Predicting and optimizing the concrete compressive strength using an explainable boosting machine learning model
Tác giả: Võ Trọng Cường, Nguyễn Thị Quỳnh, Trần Viết Linh
Asian Journal of Civil Engineering
Quyển: Trang:
Năm xuất bản: 8/2023
Tóm tắt
Accurate and understandable prediction of concrete compressive strength (CCS) and determining the optimal mixture to maximize the CCS are crucial tasks in engineering structures.
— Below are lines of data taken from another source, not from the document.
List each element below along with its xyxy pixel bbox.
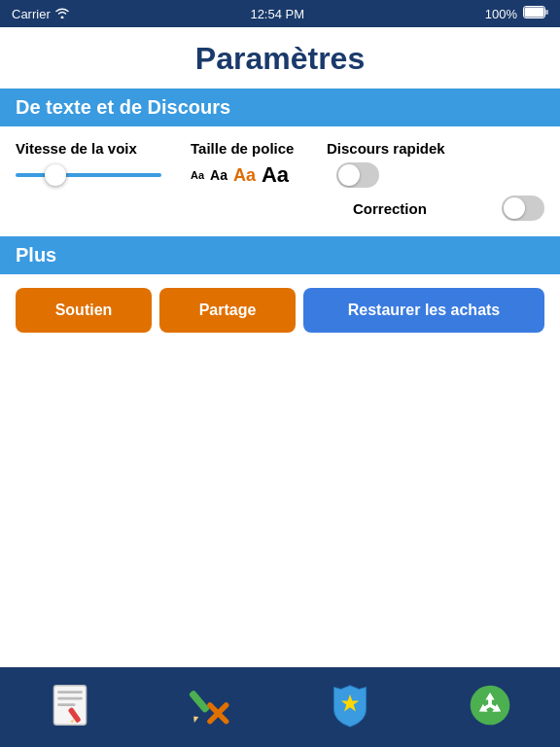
rapid-speech-toggle-knob xyxy=(338,164,360,186)
svg-rect-1 xyxy=(525,8,544,18)
recycle-icon xyxy=(467,682,513,732)
tab-pencil-cross[interactable] xyxy=(187,682,233,732)
font-option-xs[interactable]: Aa xyxy=(191,169,204,181)
voice-speed-slider[interactable] xyxy=(16,173,191,177)
font-size-label: Taille de police xyxy=(191,140,327,157)
pencil-cross-icon xyxy=(187,682,233,732)
share-button[interactable]: Partage xyxy=(159,288,296,333)
text-speech-settings: Vitesse de la voix Taille de police Disc… xyxy=(0,126,560,236)
font-option-lg[interactable]: Aa xyxy=(262,162,289,188)
svg-rect-5 xyxy=(57,697,83,700)
correction-toggle[interactable] xyxy=(502,196,544,221)
font-option-md[interactable]: Aa xyxy=(233,165,256,186)
tab-bar xyxy=(0,667,560,747)
correction-toggle-knob xyxy=(504,197,525,219)
correction-label: Correction xyxy=(353,200,494,217)
svg-rect-6 xyxy=(57,703,75,706)
font-size-selector: Aa Aa Aa Aa xyxy=(191,162,327,188)
battery-icon xyxy=(523,6,548,21)
font-option-sm[interactable]: Aa xyxy=(210,167,228,183)
tab-recycle[interactable] xyxy=(467,682,513,732)
support-button[interactable]: Soutien xyxy=(16,288,152,333)
carrier-label: Carrier xyxy=(12,7,51,21)
page-title: Paramètres xyxy=(0,27,560,89)
tab-notebook[interactable] xyxy=(47,682,93,732)
tab-star-shield[interactable] xyxy=(327,682,373,732)
rapid-speech-toggle[interactable] xyxy=(336,162,379,188)
section-plus-header: Plus xyxy=(0,236,560,274)
svg-rect-2 xyxy=(545,10,548,15)
rapid-speech-label: Discours rapidek xyxy=(327,140,544,157)
svg-marker-10 xyxy=(191,714,199,723)
buttons-row: Soutien Partage Restaurer les achats xyxy=(0,274,560,346)
time-label: 12:54 PM xyxy=(250,7,304,21)
voice-speed-label: Vitesse de la voix xyxy=(16,140,191,157)
battery-label: 100% xyxy=(485,7,517,21)
notebook-icon xyxy=(47,682,93,732)
svg-rect-4 xyxy=(57,691,83,694)
slider-thumb[interactable] xyxy=(45,164,66,186)
restore-button[interactable]: Restaurer les achats xyxy=(303,288,544,333)
svg-rect-9 xyxy=(189,690,210,714)
section-text-speech-header: De texte et de Discours xyxy=(0,89,560,126)
wifi-icon xyxy=(54,7,70,21)
star-shield-icon xyxy=(327,682,373,732)
status-bar: Carrier 12:54 PM 100% xyxy=(0,0,560,27)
When experimental compression test-based CCS prediction is laborious, expensive, and time-consuming, machine learning (ML) approaches can be used to predict the CCS accurately and early. However, such ML models are challenging to understand due to a lack of explanation. This paper explores the capacity of four boosting ML models, including adaptive boosting (AdaBoost), gradient boosting regression tree (GBRT), extreme gradient boosting (XGBoost), and categorical gradient boosting (CatBoost), in predicting the CCS. For this purpose, the comprehensive database of the CCS available in the literature is used to develop four boosting ML models. The hyperparameters of the boosting ML models are determined using the bayesian optimization (BO) algorithm and tenfold cross-validation. The results of four boosting ML models are evaluated and compared using the correlation coefficient, the root mean square error, and the mean absolute error. The comparative results show that the XGBoost model outperforms other models. Afterward, the SHapley Additive exPlanations (SHAP) method is used to interpret the predictions of the XGBoost model globally and locally. Then, an efficient XGBoost-based web application (XGBoost-WA) is developed to predict the CCS rapidly. Finally, the XGBoost-based Moth-flame Optimization (MFO) algorithm, called XGBoost-MFO, is applied for mixture optimization to maximize the CCS. The result shows an improvement of 11% of CCS using the proposed XGBoost-MFO model.
Từ khóa
Boosting machine learning, Compressive concrete strength, Moth-flame optimization, Shapley additive explanations.